WHAT THE TASK ASKS — The string "формировании" appears in some lines of the entries that follow; copy each such line.

MATERIAL PROVIDED —
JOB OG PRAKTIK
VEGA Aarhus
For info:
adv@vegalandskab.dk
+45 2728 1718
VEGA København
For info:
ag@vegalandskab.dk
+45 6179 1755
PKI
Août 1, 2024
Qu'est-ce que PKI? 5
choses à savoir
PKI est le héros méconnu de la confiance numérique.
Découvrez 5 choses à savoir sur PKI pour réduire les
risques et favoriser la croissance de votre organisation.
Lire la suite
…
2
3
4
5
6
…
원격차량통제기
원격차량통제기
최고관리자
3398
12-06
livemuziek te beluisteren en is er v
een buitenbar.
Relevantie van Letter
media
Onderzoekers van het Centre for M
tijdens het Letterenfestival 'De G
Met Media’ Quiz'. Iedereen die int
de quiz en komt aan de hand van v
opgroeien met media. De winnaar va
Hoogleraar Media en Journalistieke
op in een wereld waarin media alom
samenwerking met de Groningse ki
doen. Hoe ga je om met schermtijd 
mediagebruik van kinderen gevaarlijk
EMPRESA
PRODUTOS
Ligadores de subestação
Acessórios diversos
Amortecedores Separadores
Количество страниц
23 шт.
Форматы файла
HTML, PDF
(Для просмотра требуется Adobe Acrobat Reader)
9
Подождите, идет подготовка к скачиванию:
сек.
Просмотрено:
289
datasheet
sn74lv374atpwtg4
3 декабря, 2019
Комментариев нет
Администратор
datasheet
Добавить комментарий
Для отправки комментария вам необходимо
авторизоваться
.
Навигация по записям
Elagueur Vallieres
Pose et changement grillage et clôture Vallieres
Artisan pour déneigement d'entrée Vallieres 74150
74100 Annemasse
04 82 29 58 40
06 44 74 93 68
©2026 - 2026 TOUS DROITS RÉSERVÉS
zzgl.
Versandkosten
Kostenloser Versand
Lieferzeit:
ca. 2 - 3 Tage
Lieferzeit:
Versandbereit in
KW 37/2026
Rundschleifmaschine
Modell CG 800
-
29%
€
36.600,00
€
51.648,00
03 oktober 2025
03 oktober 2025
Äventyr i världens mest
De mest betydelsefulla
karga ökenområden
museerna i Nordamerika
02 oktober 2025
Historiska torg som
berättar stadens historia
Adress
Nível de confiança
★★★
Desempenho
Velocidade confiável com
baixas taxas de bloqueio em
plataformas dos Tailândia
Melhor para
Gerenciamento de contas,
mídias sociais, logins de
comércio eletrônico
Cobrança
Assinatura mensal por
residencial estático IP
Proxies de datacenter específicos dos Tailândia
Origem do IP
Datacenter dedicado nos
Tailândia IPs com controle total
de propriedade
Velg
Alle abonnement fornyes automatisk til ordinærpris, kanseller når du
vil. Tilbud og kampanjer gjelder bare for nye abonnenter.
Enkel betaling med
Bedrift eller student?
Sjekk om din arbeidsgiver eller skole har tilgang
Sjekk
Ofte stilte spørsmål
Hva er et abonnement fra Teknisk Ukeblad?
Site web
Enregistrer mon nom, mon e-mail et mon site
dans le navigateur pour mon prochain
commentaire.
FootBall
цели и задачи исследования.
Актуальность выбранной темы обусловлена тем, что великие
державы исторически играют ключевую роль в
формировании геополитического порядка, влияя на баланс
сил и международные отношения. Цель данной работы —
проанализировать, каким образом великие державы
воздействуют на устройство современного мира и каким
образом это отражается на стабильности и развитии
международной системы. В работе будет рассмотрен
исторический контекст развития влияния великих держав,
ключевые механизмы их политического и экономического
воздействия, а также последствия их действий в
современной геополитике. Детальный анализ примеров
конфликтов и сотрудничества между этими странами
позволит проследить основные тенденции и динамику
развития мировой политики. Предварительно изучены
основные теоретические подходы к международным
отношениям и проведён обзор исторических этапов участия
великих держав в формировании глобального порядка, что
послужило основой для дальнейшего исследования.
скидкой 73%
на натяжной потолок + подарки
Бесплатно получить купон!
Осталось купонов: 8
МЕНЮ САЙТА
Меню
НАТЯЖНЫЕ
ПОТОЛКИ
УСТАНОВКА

EXERCISE ANSWER —
формировании геополитического порядка, влияя на баланс
великих держав в формировании глобального порядка, что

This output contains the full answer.